La esposa del líder ruso detenido en Bariloche cuestiona la investigación por trata

A un año de la detención del ciudadano ruso Konstantin Rudnev en el aeropuerto de Bariloche, la investigación por presunta trata de personas sigue abierta y bajo fuerte controversia. Su esposa, Tamara Rudneva, aseguró que en este tiempo “no aparecieron pruebas concretas que sostengan las acusaciones” y manifestó su confianza en que “todo va a quedar claro en la Justicia argentina”.
Rudnev está detenido en la Unidad 6 de Rawson, señalado por la fiscalía como posible líder de una organización internacional dedicada a la explotación sexual y reducción a la servidumbre de mujeres. La causa, que cuenta con 21 imputados, avanzó con allanamientos, detenciones y peritajes, aunque la defensa cuestiona la falta de elementos firmes que respalden la hipótesis original de trata de personas.
En los primeros tramos del expediente, el juez federal Gustavo Villanueva había resuelto no formalizar la investigación por el delito de trata, lo que derivó en la liberación de seis mujeres detenidas en el marco del caso. Pese a esa decisión, la fiscalía de Bariloche continuó con las pesquisas y consolidó la acusación contra Rudnev, a quien se le atribuye haber captado, entre otras personas, a una joven rusa de 22 años embarazada, que dio a luz en el Hospital Zonal “Dr. Ramón Carrillo” de Bariloche en marzo de 2025.
Sin embargo, con el correr de los meses, distintos estudios y declaraciones comenzaron a tensionar el relato inicial. Peritajes realizados por laboratorios de Gendarmería Nacional concluyeron que no se hallaron drogas en los elementos secuestrados, descartando sustancias como cocaína, MDMA o fentanilo. Para Rudneva, estos resultados “demuestran que muchas de las hipótesis iniciales no tenían sustento”.
Otro punto que quedó relativizado fue la existencia de un supuesto pedido de captura internacional contra Rudnev. Un documento de la Policía de Montenegro incorporado al expediente indica que no hay orden de detención en su contra, sino un requerimiento de declaración en una causa de carácter económico. “También se instaló que había una captura internacional y quedó demostrado en el expediente que eso no es así”, subrayó la esposa del acusado.

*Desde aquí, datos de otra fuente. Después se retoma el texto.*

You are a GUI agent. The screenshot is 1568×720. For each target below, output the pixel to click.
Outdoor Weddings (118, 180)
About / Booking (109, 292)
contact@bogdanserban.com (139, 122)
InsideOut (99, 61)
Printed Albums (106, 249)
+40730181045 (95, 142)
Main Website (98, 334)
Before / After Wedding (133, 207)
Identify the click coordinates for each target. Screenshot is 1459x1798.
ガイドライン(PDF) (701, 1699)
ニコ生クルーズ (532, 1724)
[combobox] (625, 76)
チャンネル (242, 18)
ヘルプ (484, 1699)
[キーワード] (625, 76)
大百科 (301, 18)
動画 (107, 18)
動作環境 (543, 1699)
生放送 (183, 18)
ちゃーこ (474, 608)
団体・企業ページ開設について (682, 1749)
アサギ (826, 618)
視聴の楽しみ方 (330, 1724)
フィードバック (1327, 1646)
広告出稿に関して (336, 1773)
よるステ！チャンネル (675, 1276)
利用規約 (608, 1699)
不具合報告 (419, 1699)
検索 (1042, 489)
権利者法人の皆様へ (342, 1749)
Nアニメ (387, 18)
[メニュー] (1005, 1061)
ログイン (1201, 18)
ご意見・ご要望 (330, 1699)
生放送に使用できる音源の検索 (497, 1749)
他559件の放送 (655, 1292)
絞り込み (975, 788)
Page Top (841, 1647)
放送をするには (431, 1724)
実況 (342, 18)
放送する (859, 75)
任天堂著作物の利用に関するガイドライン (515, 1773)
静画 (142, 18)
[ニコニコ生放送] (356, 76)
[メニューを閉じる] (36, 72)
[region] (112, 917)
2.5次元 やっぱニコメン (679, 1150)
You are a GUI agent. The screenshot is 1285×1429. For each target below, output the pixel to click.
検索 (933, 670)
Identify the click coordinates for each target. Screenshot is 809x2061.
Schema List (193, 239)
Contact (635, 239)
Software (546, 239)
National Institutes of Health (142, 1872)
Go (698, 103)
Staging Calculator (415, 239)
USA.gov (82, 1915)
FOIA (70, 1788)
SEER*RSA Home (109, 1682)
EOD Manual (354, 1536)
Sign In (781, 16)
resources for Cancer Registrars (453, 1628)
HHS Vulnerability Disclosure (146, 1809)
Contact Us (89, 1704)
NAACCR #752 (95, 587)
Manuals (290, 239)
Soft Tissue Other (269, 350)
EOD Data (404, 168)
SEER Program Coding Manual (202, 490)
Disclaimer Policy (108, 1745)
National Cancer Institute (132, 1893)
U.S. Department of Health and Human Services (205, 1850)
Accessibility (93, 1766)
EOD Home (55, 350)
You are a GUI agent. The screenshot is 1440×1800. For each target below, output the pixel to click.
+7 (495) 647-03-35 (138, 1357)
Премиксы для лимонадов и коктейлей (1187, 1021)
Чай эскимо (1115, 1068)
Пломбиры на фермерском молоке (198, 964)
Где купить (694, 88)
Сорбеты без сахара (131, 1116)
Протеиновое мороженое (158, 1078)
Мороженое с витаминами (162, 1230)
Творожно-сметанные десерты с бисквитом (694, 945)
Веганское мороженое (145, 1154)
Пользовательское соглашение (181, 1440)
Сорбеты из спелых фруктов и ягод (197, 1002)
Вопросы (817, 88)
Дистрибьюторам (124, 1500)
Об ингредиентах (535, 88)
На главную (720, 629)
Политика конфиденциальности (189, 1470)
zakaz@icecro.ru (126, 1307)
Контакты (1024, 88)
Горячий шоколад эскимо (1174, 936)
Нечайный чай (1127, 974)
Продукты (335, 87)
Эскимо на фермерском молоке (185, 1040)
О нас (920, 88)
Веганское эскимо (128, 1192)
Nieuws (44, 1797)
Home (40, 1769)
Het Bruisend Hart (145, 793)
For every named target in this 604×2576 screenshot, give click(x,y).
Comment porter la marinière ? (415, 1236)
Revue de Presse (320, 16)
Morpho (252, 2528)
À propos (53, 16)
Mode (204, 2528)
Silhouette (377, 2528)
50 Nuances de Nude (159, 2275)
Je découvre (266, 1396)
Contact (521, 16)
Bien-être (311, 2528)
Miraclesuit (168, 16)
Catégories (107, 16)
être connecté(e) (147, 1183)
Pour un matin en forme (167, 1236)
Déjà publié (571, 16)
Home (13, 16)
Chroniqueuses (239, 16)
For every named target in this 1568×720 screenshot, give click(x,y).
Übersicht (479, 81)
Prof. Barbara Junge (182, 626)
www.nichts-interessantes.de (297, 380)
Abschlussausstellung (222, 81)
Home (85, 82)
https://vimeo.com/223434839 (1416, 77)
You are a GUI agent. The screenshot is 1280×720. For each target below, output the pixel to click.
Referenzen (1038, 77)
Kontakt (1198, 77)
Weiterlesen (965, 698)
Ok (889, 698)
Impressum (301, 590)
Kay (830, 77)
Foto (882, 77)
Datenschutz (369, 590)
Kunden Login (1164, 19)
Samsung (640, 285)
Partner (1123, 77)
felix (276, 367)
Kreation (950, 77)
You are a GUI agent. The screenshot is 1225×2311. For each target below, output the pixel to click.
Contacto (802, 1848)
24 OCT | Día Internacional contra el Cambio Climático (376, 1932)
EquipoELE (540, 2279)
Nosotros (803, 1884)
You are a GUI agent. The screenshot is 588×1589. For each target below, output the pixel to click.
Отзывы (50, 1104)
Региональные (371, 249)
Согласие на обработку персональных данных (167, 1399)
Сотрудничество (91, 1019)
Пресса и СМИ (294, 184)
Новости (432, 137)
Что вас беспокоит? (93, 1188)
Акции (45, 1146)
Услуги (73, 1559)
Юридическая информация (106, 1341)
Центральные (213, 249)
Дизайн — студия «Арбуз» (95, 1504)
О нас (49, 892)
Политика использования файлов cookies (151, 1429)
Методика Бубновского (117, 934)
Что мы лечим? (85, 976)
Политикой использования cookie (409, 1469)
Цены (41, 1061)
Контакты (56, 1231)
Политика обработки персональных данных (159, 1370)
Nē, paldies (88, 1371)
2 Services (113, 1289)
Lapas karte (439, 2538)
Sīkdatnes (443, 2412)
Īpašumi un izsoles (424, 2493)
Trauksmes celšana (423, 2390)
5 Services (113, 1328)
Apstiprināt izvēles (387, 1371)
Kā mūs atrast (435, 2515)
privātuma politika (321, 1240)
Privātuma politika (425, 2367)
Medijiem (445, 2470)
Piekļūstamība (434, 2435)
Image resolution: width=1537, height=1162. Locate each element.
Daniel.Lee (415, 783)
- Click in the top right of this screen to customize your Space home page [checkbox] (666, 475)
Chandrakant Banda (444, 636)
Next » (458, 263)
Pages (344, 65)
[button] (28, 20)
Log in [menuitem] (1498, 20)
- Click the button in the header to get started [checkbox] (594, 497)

La declaración de la única presunta víctima y el rol de la Justicia
El expediente se sostiene hoy, en buena medida, sobre la figura de Elena Makarova, la joven rusa que fue señalada como víctima por la fiscalía. No obstante, en declaración en Cámara Gesell, Makarova afirmó que no fue víctima de ningún delito y explicó que viajó a la Argentina escapando de una relación violenta en su país de origen. Relató que su objetivo era “descansar y recuperarse mentalmente” y describió su estadía en Bariloche como “tranquila”, con mejoras en su salud y bienestar.
Según su testimonio, la intervención policial se produjo apenas una hora después del nacimiento de su hijo, cuando fue interrogada por funcionarios judiciales en un contexto que no comprendía totalmente por la barrera del idioma. “No sabía de quién era víctima ni por qué sucedía esto”, sostuvo. Su madre, Irina Makarova, también envió una carta al expediente: allí negó que su hija haya sido captada por una organización criminal y aseguró que había pedido ayuda para sacarla de un entorno de agresión en Rusia.
- Peritajes oficiales descartaron la presencia de drogas en los elementos secuestrados.
- Un informe de la Policía de Montenegro negó que exista una orden de captura internacional contra Rudnev.
- La única presunta víctima declaró que no sufrió delito alguno y que viajó al país por motivos personales.
“Toda hipótesis de investigación es legítima, pero en algún momento hay que hablar de hechos comprobables”, advirtió el abogado defensor Martín Sarubbi, quien remarca que la causa se sostiene sobre una víctima que negó haber sido sometida a trata.
Mientras tanto, la causa continúa en etapa de revisión y análisis de pruebas. En las próximas audiencias, la fiscalía podría solicitar más tiempo para profundizar la investigación, mientras que la defensa insistirá en un cambio en las condiciones de detención de Rudnev, alegando un deterioro en su estado de salud y pidiendo que atraviese el proceso bajo arresto domiciliario. La definición judicial sobre estos planteos será clave para el futuro del expediente y para determinar si la acusación por trata de personas logra sostenerse en base a pruebas firmes o si, como señala la defensa, la causa quedará desmoronada por la falta de elementos concluyentes.